What needs to be done: Retype, without alteration, each line from the line containing "طبق ماده 880 قانون" to the final line of the records.

Data for this exercise:

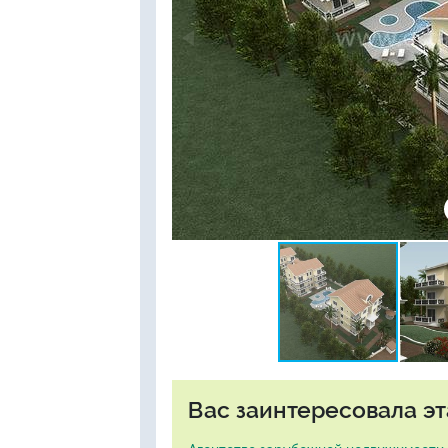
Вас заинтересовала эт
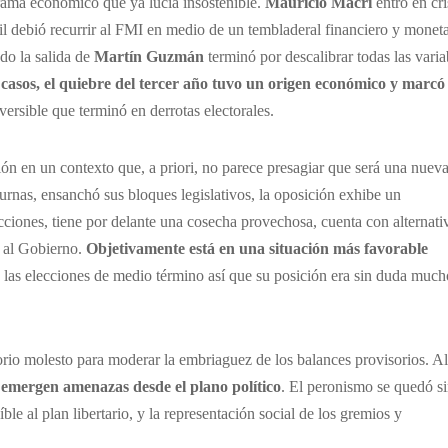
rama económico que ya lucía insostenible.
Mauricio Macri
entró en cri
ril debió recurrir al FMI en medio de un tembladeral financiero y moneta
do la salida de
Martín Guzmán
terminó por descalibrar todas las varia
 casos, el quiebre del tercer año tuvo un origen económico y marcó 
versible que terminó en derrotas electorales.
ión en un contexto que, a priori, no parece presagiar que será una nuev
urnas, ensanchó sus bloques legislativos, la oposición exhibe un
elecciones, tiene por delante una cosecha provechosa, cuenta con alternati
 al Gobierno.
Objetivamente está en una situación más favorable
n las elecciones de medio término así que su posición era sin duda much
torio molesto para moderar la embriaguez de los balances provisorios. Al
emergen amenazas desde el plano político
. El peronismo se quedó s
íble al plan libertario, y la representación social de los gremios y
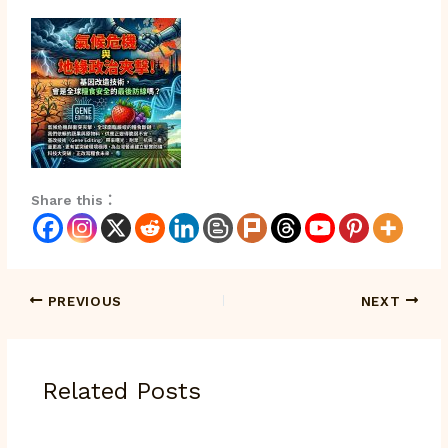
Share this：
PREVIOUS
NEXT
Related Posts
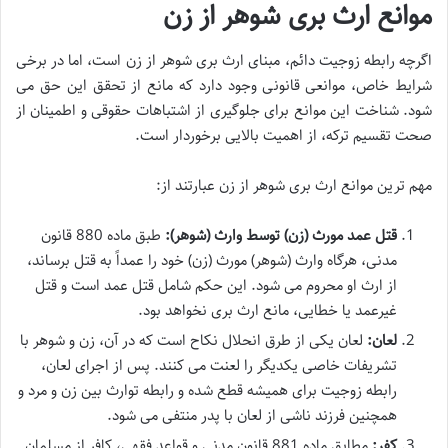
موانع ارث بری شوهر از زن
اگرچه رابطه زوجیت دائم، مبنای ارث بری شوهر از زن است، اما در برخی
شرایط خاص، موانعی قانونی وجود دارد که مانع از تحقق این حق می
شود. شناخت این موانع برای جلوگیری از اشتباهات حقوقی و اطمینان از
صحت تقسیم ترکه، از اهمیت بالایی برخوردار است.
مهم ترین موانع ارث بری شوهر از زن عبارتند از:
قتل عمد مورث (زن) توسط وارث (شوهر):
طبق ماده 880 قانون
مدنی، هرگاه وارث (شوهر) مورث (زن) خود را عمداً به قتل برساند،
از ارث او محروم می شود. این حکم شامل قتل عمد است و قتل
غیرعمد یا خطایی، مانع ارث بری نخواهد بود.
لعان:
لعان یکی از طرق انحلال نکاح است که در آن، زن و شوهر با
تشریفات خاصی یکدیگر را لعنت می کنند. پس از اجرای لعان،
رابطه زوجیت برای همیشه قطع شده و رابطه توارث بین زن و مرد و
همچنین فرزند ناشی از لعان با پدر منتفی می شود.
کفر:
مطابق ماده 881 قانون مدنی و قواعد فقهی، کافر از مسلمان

Response:
طبق ماده 880 قانون
مدنی، هرگاه وارث (شوهر) مورث (زن) خود را عمداً به قتل برساند،
از ارث او محروم می شود. این حکم شامل قتل عمد است و قتل
غیرعمد یا خطایی، مانع ارث بری نخواهد بود.
لعان:
لعان یکی از طرق انحلال نکاح است که در آن، زن و شوهر با
تشریفات خاصی یکدیگر را لعنت می کنند. پس از اجرای لعان،
رابطه زوجیت برای همیشه قطع شده و رابطه توارث بین زن و مرد و
همچنین فرزند ناشی از لعان با پدر منتفی می شود.
کفر:
مطابق ماده 881 قانون مدنی و قواعد فقهی، کافر از مسلمان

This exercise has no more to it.